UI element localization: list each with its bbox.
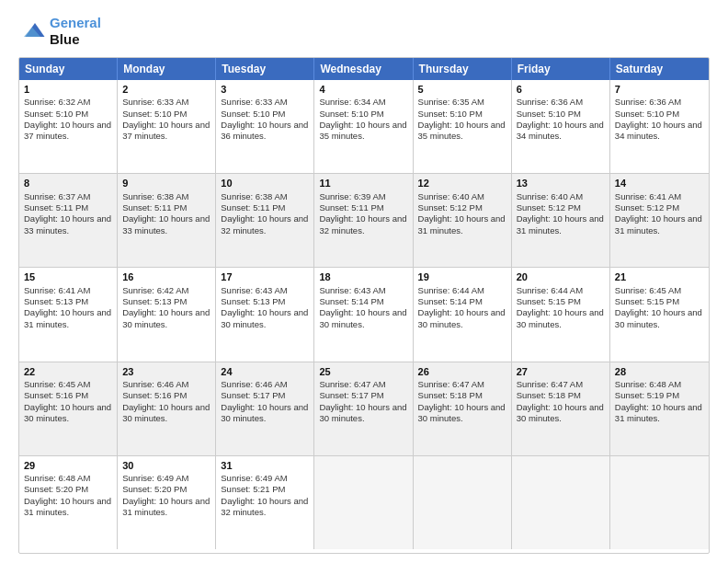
day-info-line: Daylight: 10 hours and 32 minutes. — [319, 213, 407, 236]
day-info-line: Sunrise: 6:39 AM — [319, 191, 407, 202]
calendar-cell: 15Sunrise: 6:41 AMSunset: 5:13 PMDayligh… — [19, 268, 118, 361]
day-info-line: Sunrise: 6:48 AM — [615, 379, 704, 390]
day-number: 25 — [319, 365, 407, 378]
day-number: 11 — [319, 177, 407, 190]
calendar-cell: 21Sunrise: 6:45 AMSunset: 5:15 PMDayligh… — [610, 268, 709, 361]
calendar: SundayMondayTuesdayWednesdayThursdayFrid… — [18, 57, 710, 554]
day-info-line: Daylight: 10 hours and 30 minutes. — [24, 402, 112, 425]
calendar-cell: 31Sunrise: 6:49 AMSunset: 5:21 PMDayligh… — [216, 456, 314, 549]
day-info-line: Sunset: 5:10 PM — [517, 109, 605, 120]
calendar-cell: 29Sunrise: 6:48 AMSunset: 5:20 PMDayligh… — [19, 456, 118, 549]
day-number: 17 — [221, 270, 309, 283]
day-info-line: Sunrise: 6:47 AM — [517, 379, 605, 390]
day-info-line: Sunset: 5:17 PM — [319, 390, 407, 401]
logo-text: General Blue — [50, 15, 101, 48]
calendar-cell: 7Sunrise: 6:36 AMSunset: 5:10 PMDaylight… — [610, 80, 709, 173]
day-info-line: Sunrise: 6:38 AM — [221, 191, 309, 202]
calendar-cell-empty — [610, 456, 709, 549]
day-info-line: Sunset: 5:14 PM — [418, 296, 506, 307]
calendar-cell: 14Sunrise: 6:41 AMSunset: 5:12 PMDayligh… — [610, 174, 709, 267]
calendar-cell: 25Sunrise: 6:47 AMSunset: 5:17 PMDayligh… — [314, 362, 413, 455]
calendar-cell: 8Sunrise: 6:37 AMSunset: 5:11 PMDaylight… — [19, 174, 118, 267]
day-info-line: Daylight: 10 hours and 30 minutes. — [517, 402, 605, 425]
day-info-line: Sunrise: 6:36 AM — [615, 97, 704, 108]
day-info-line: Sunset: 5:10 PM — [319, 109, 407, 120]
day-info-line: Sunset: 5:13 PM — [221, 296, 309, 307]
calendar-cell: 19Sunrise: 6:44 AMSunset: 5:14 PMDayligh… — [414, 268, 512, 361]
day-info-line: Daylight: 10 hours and 31 minutes. — [615, 213, 704, 236]
day-info-line: Daylight: 10 hours and 30 minutes. — [615, 307, 704, 330]
day-info-line: Daylight: 10 hours and 30 minutes. — [221, 307, 309, 330]
calendar-week: 8Sunrise: 6:37 AMSunset: 5:11 PMDaylight… — [19, 174, 709, 268]
calendar-cell: 23Sunrise: 6:46 AMSunset: 5:16 PMDayligh… — [118, 362, 216, 455]
day-number: 5 — [418, 83, 506, 96]
day-number: 29 — [24, 459, 112, 472]
day-info-line: Daylight: 10 hours and 31 minutes. — [24, 496, 112, 519]
day-number: 27 — [517, 365, 605, 378]
logo-icon — [18, 17, 46, 45]
page: General Blue SundayMondayTuesdayWednesda… — [0, 0, 728, 563]
day-info-line: Sunset: 5:20 PM — [24, 484, 112, 495]
day-number: 18 — [319, 270, 407, 283]
calendar-cell: 30Sunrise: 6:49 AMSunset: 5:20 PMDayligh… — [118, 456, 216, 549]
day-info-line: Sunset: 5:11 PM — [319, 202, 407, 213]
day-info-line: Sunset: 5:15 PM — [615, 296, 704, 307]
day-number: 26 — [418, 365, 506, 378]
day-info-line: Daylight: 10 hours and 31 minutes. — [122, 496, 210, 519]
day-info-line: Sunset: 5:18 PM — [517, 390, 605, 401]
day-info-line: Daylight: 10 hours and 34 minutes. — [517, 120, 605, 143]
day-info-line: Daylight: 10 hours and 30 minutes. — [221, 402, 309, 425]
calendar-cell: 16Sunrise: 6:42 AMSunset: 5:13 PMDayligh… — [118, 268, 216, 361]
day-info-line: Sunrise: 6:45 AM — [615, 285, 704, 296]
day-info-line: Sunrise: 6:48 AM — [24, 473, 112, 484]
day-info-line: Daylight: 10 hours and 30 minutes. — [517, 307, 605, 330]
calendar-header-cell: Saturday — [610, 58, 709, 80]
day-info-line: Daylight: 10 hours and 37 minutes. — [122, 120, 210, 143]
calendar-week: 29Sunrise: 6:48 AMSunset: 5:20 PMDayligh… — [19, 456, 709, 549]
day-info-line: Daylight: 10 hours and 34 minutes. — [615, 120, 704, 143]
day-info-line: Sunset: 5:14 PM — [319, 296, 407, 307]
day-info-line: Daylight: 10 hours and 31 minutes. — [615, 402, 704, 425]
day-number: 9 — [122, 177, 210, 190]
day-info-line: Sunrise: 6:35 AM — [418, 97, 506, 108]
day-number: 22 — [24, 365, 112, 378]
day-number: 6 — [517, 83, 605, 96]
day-info-line: Sunrise: 6:45 AM — [24, 379, 112, 390]
calendar-cell: 28Sunrise: 6:48 AMSunset: 5:19 PMDayligh… — [610, 362, 709, 455]
calendar-cell: 12Sunrise: 6:40 AMSunset: 5:12 PMDayligh… — [414, 174, 512, 267]
day-info-line: Sunrise: 6:43 AM — [221, 285, 309, 296]
day-info-line: Sunrise: 6:37 AM — [24, 191, 112, 202]
day-number: 15 — [24, 270, 112, 283]
day-info-line: Sunrise: 6:33 AM — [122, 97, 210, 108]
calendar-cell: 17Sunrise: 6:43 AMSunset: 5:13 PMDayligh… — [216, 268, 314, 361]
day-info-line: Daylight: 10 hours and 31 minutes. — [24, 307, 112, 330]
calendar-cell: 2Sunrise: 6:33 AMSunset: 5:10 PMDaylight… — [118, 80, 216, 173]
day-info-line: Sunrise: 6:44 AM — [418, 285, 506, 296]
day-info-line: Sunset: 5:20 PM — [122, 484, 210, 495]
calendar-cell: 4Sunrise: 6:34 AMSunset: 5:10 PMDaylight… — [314, 80, 413, 173]
calendar-cell-empty — [414, 456, 512, 549]
day-info-line: Sunset: 5:13 PM — [122, 296, 210, 307]
day-info-line: Sunset: 5:11 PM — [24, 202, 112, 213]
calendar-body: 1Sunrise: 6:32 AMSunset: 5:10 PMDaylight… — [19, 80, 709, 549]
day-number: 24 — [221, 365, 309, 378]
day-info-line: Sunset: 5:10 PM — [24, 109, 112, 120]
day-info-line: Sunset: 5:18 PM — [418, 390, 506, 401]
day-info-line: Daylight: 10 hours and 33 minutes. — [122, 213, 210, 236]
day-info-line: Sunset: 5:10 PM — [122, 109, 210, 120]
day-info-line: Daylight: 10 hours and 30 minutes. — [319, 307, 407, 330]
day-info-line: Sunrise: 6:42 AM — [122, 285, 210, 296]
calendar-header-cell: Sunday — [19, 58, 118, 80]
day-number: 3 — [221, 83, 309, 96]
day-info-line: Sunset: 5:10 PM — [221, 109, 309, 120]
day-info-line: Daylight: 10 hours and 30 minutes. — [418, 307, 506, 330]
calendar-cell: 13Sunrise: 6:40 AMSunset: 5:12 PMDayligh… — [512, 174, 610, 267]
day-info-line: Sunrise: 6:32 AM — [24, 97, 112, 108]
day-number: 19 — [418, 270, 506, 283]
day-info-line: Sunrise: 6:40 AM — [418, 191, 506, 202]
calendar-cell: 1Sunrise: 6:32 AMSunset: 5:10 PMDaylight… — [19, 80, 118, 173]
day-info-line: Sunset: 5:19 PM — [615, 390, 704, 401]
calendar-cell: 6Sunrise: 6:36 AMSunset: 5:10 PMDaylight… — [512, 80, 610, 173]
calendar-cell: 27Sunrise: 6:47 AMSunset: 5:18 PMDayligh… — [512, 362, 610, 455]
day-number: 2 — [122, 83, 210, 96]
++++
If a line in the entries contains the word "header", copy that line out.

calendar-header-cell: Saturday — [610, 58, 709, 80]
calendar-header-cell: Sunday — [19, 58, 118, 80]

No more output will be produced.